Sweden’s embattled Prime Minister, who led his left-wing coalition to a historically poor result in this month’s national elections, has lost a confidence vote, meaning he will have to step down as the national leader.
Social Democrats party leader Stefan Löfven has been Sweden’s Prime Minister since 2014 and will continue in the post as the nation’s interim Prime Minister until a new governing coalition can be formed. 204 MPs voted against Löfven’s leadership in the Riksdag, while 142 supported him continuing.
Despite his defeat, Löfven said he wanted to continue as Prime Minister and said he saw good opportunities on the horizon to do so, reports Sweden’s Expressen.
The vote was triggered by the Moderate party after September’s national election failed to return a viable coalition, with both the left wing grouping led by Mr Löfven’s Social Democrats gaining 144 seats and the centre-right coalition led by the Moderates taking 143.
The populist, anti-mass migration Sweden Democrats are in a position to be kingmakers, but both potential coalition groups have ruled out working with the party, which they accuse of being too extreme to be allowed near power.
The Social Democrat party has won every single Swedish general election since 1914, when it displaced the conservative Moderate party, meaning a single party either alone or in coalition has ruled the Swedish state non-stop for over a century.
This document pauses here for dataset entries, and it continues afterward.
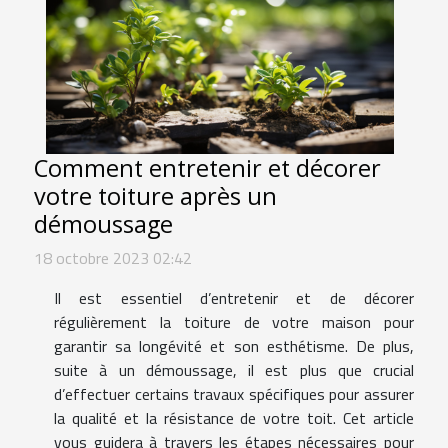
Comment entretenir et décorer
votre toiture après un
démoussage
18 octobre 2023 02:42
Il est essentiel d’entretenir et de décorer
régulièrement la toiture de votre maison pour
garantir sa longévité et son esthétisme. De plus,
suite à un démoussage, il est plus que crucial
d’effectuer certains travaux spécifiques pour assurer
la qualité et la résistance de votre toit. Cet article
vous guidera à travers les étapes nécessaires pour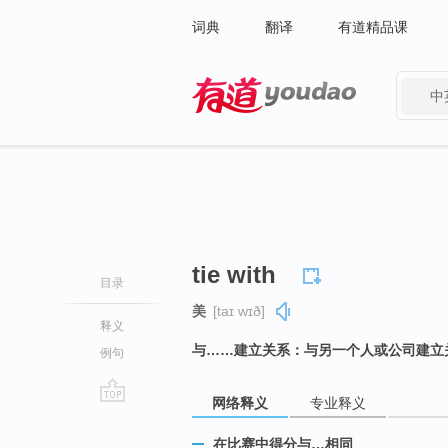
词典
翻译
有道精品课
中
有道 - 网易旗下搜索
tie with
目录
美
[taɪ wɪð]
释义
与……建立关系：与另一个人或公司建立
例句
网络释义
专业释义
go
top
在比赛中得分与…相同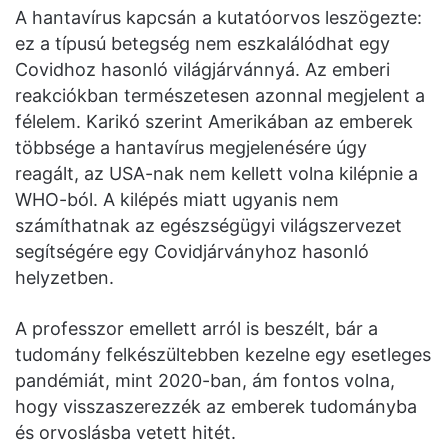
A hantavírus kapcsán a kutatóorvos leszögezte:
ez a típusú betegség nem eszkalálódhat egy
Covidhoz hasonló világjárvánnyá. Az emberi
reakciókban természetesen azonnal megjelent a
félelem. Karikó szerint Amerikában az emberek
többsége a hantavírus megjelenésére úgy
reagált, az USA-nak nem kellett volna kilépnie a
WHO-ból. A kilépés miatt ugyanis nem
számíthatnak az egészségügyi világszervezet
segítségére egy Covidjárványhoz hasonló
helyzetben.
A professzor emellett arról is beszélt, bár a
tudomány felkészültebben kezelne egy esetleges
pandémiát, mint 2020-ban, ám fontos volna,
hogy visszaszerezzék az emberek tudományba
és orvoslásba vetett hitét.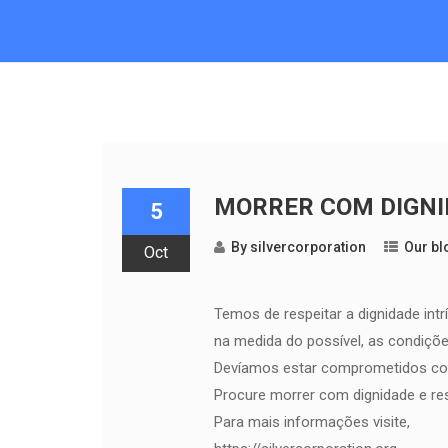
MORRER COM DIGNI
5
By
silvercorporation
Our bl
Oct
Temos de respeitar a dignidade int
na medida do possível, as condiçõ
Devíamos estar comprometidos com 
Procure morrer com dignidade e re
Para mais informações visite,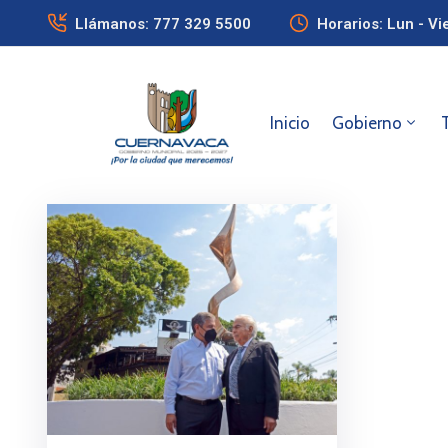
Llámanos: 777 329 5500
Horarios: Lun - Vi
Inicio
Gobierno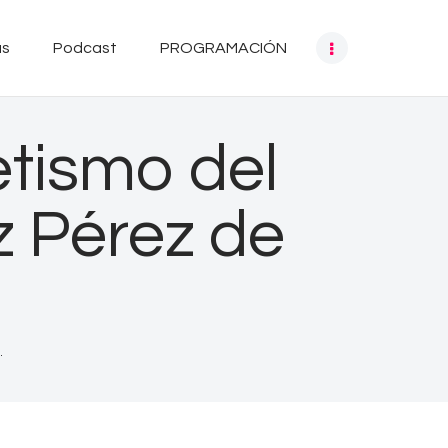
as
Podcast
PROGRAMACIÓN
etismo del
z Pérez de
.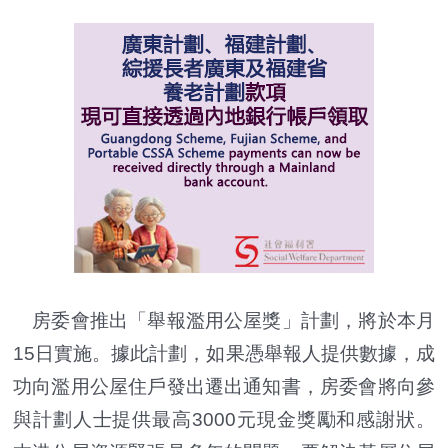
房委會推出「舉報濫用公屋獎」計劃，將於本月
15日實施。據此計劃，如果憑舉報人提供數據，成
功向濫用公屋住戶發出遷出通知書，房委會將向參
與計劃人士提供最高3000元現金獎勵和感謝狀。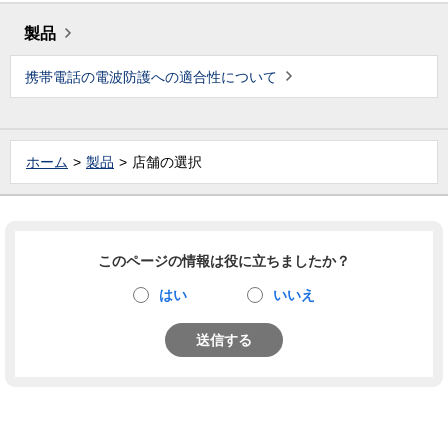
製品
携帯電話の電波防護への適合性について
ホーム
製品
店舗の選択
このページの情報は役に立ちましたか？
はい
いいえ
送信する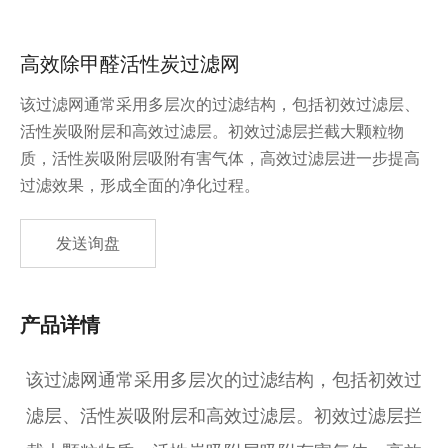
高效除甲醛活性炭过滤网
该过滤网通常采用多层次的过滤结构，包括初效过滤层、
活性炭吸附层和高效过滤层。初效过滤层拦截大颗粒物
质，活性炭吸附层吸附有害气体，高效过滤层进一步提高
过滤效果，形成全面的净化过程。
发送询盘
产品详情
该过滤网通常采用多层次的过滤结构，包括初效过
滤层、活性炭吸附层和高效过滤层。初效过滤层拦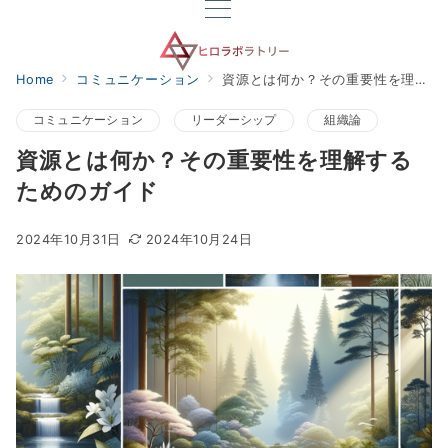
Home
コミュニケーション
資源とは何か？その重要性を理解するためのガイド
コミュニケーション
リーダーシップ
組織論
資源とは何か？その重要性を理解する
ためのガイド
2024年10月31日
2024年10月24日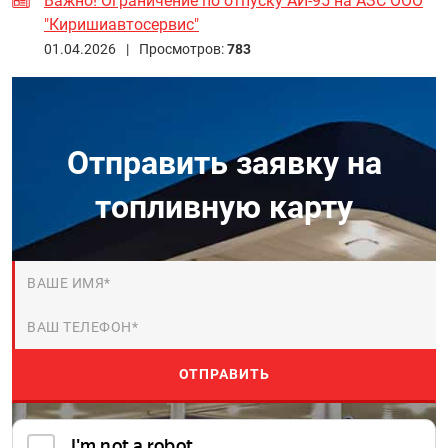
Важно! Ограничение по отпуску АИ-95 на АЗС ООО
"Киришиавтосервис"
01.04.2026 |
Просмотров:
783
Отправить заявку на
топливную карту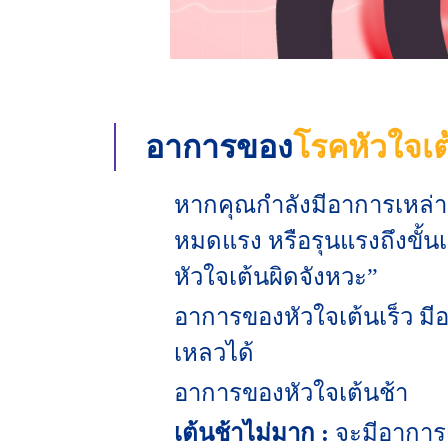
อาการของ
โรคหัวใจเต
หากคุณกำลังมีอาการเหล่านี
หมดแรง หรือรุนแรงถึงขั้
หัวใจเต้นผิดจังหวะ”
อาการของหัวใจเต้นเร็ว มีอ
เหลวได้
อาการของหัวใจเต้นช้า
เต้นช้าไม่มาก :
จะมีอาการเ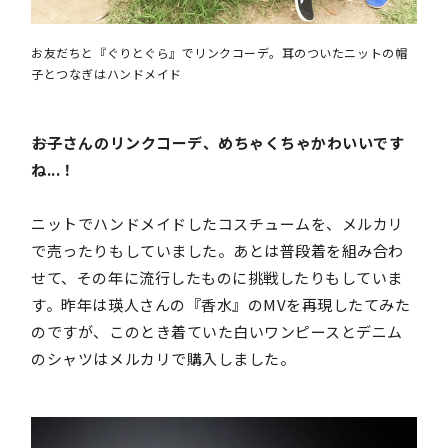
お友だちと『ぐりとぐら』でリンクコーデ。耳のついたニットの帽
子とつなぎはハンドメイド
――お子さんのリンクコーデ、めちゃくちゃかわいいです
ね...！
ニットでハンドメイドしたコスチュームを、メルカリ
で売ったりもしていました。あとは普段着を組み合わ
せて、その年に流行したものに挑戦したりもしていま
す。昨年は瑛人さんの『香水』のMVを再現したてみた
のですが、このとき着ていた白いワンピースとデニム
のシャツはメルカリで購入しました。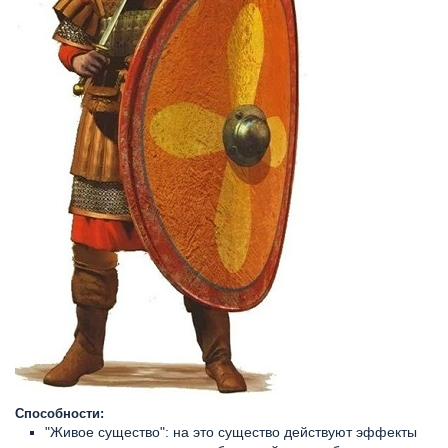
Способности:
"Живое существо": на это существо действуют эффекты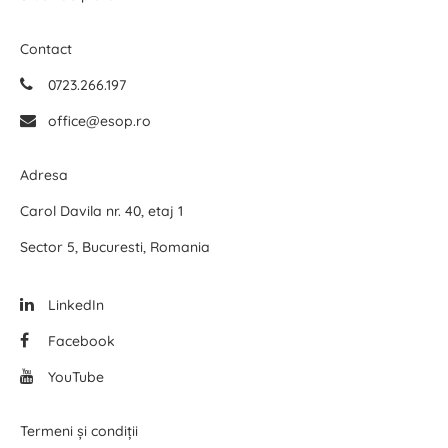
Contact
0723.266.197
office@esop.ro
Adresa
Carol Davila nr. 40, etaj 1
Sector 5, Bucuresti, Romania
LinkedIn
Facebook
YouTube
Termeni și condiții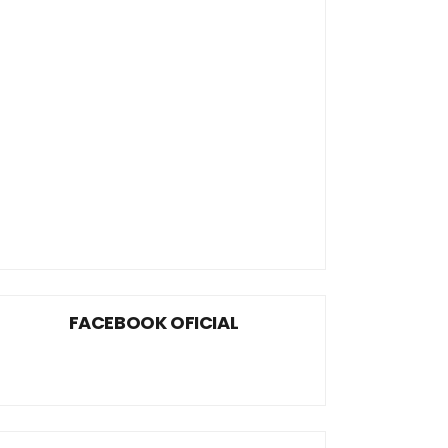
FACEBOOK OFICIAL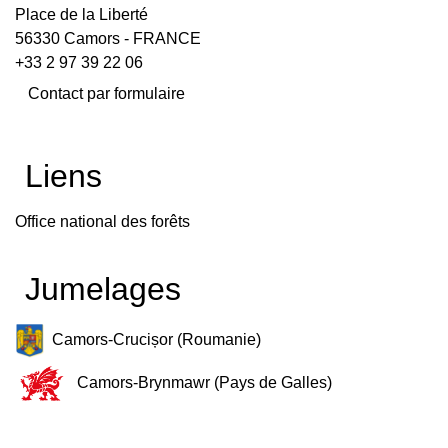
Place de la Liberté
56330 Camors - FRANCE
+33 2 97 39 22 06
Contact par formulaire
Liens
Office national des forêts
Jumelages
Camors-Crucișor (Roumanie)
Camors-Brynmawr (Pays de Galles)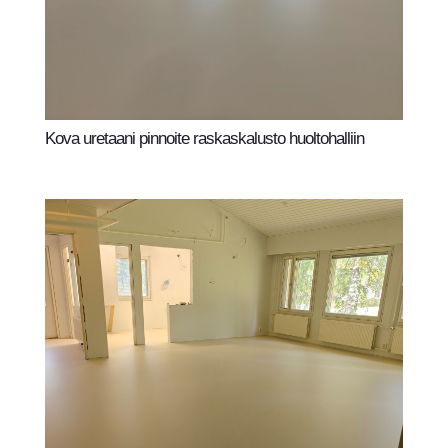
Kova uretaani pinnoite raskaskalusto huoltohalliin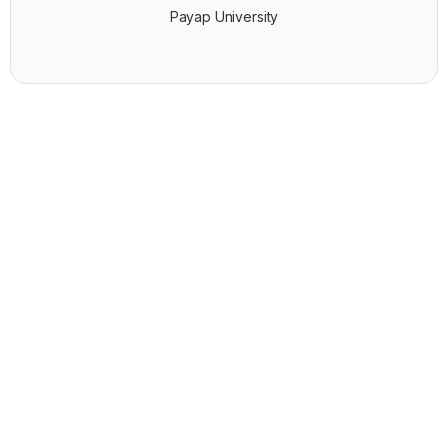
Payap University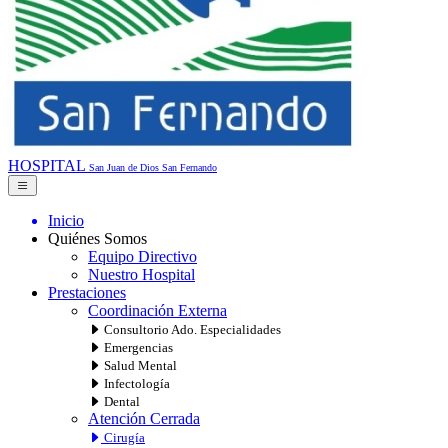
HOSPITAL
San Juan de Dios
San Fernando
Inicio
Quiénes Somos
Equipo Directivo
Nuestro Hospital
Prestaciones
Coordinación Externa
Consultorio Ado. Especialidades
Emergencias
Salud Mental
Infectología
Dental
Atención Cerrada
Cirugía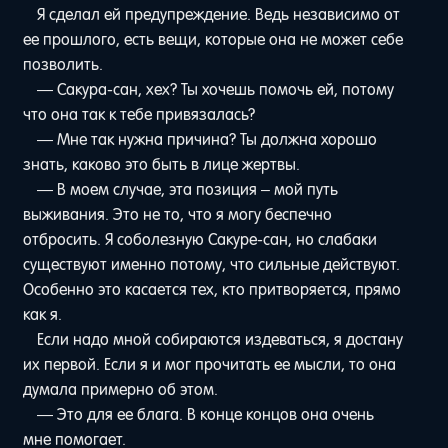
Я сделал ей предупреждение. Ведь независимо от
ее прошлого, есть вещи, которые она не может себе
позволить.
— Сакура-сан, хех? Ты хочешь помочь ей, потому
что она так к тебе привязалась?
— Мне так нужна причина? Ты должна хорошо
знать, каково это быть в лице жертвы.
— В моем случае, эта позиция – мой путь
выживания. Это не то, что я могу беспечно
отбросить. Я соболезную Сакуре-сан, но слабаки
существуют именно потому, что сильные действуют.
Особенно это касается тех, кто притворяется, прямо
как я.
Если надо мной собираются издеваться, я достану
их первой. Если я и мог прочитать ее мысли, то она
думала примерно об этом.
— Это для ее блага. В конце концов она очень
мне помогает.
If the centre-right coalition does embrace the populist Sweden Democrats to avoid fighting another election, the new government would be a historic one, and represent a significant change in direction for Sweden.
Although the Sweden Democrat’s anti-mass migration views are highly cited by establishment parties as a reason for refusing cooperation in the Swedish parliament, it is concerns over that very issue which are widely perceived to have pushed Löfven’s left-wing party to record its worst national result this month since March 1914.
The Europe Migrant Crisis began to bite shortly after Sweden’s previous election, and rather than protecting Sweden’s external borders, Löfven elected to follow German Chancellor Angela Merkel’s lead in welcoming large numbers of migrants to the nation. Within the first year of arrivals, Sweden had already welcomed more migrant crisis arrivals than any other nation in Europe, per capita.
The 2018 Eurobarometer poll laid bare the impact this sudden upheaval has had on Swedish society when it showed just 24 percent of Swedes thought the integration of new arrivals was going well, while 73 percent said it was going badly. In separate polling from last month, 73 percent of Swedes were then shown to believe their nation was going in the “wrong direction”, well above the worldwide average for home concern.
Despite the perceived link between his hardened views on open borders and his decline in popularity, Löfven last week nevertheless doubled down on the topic, demanding ahead of the European Union Salzburg summit that mass migration must be forced upon reluctant nations. The Swedish journalist questioning the Prime Minister on the subject reported he became visibly angry when discussing the subject.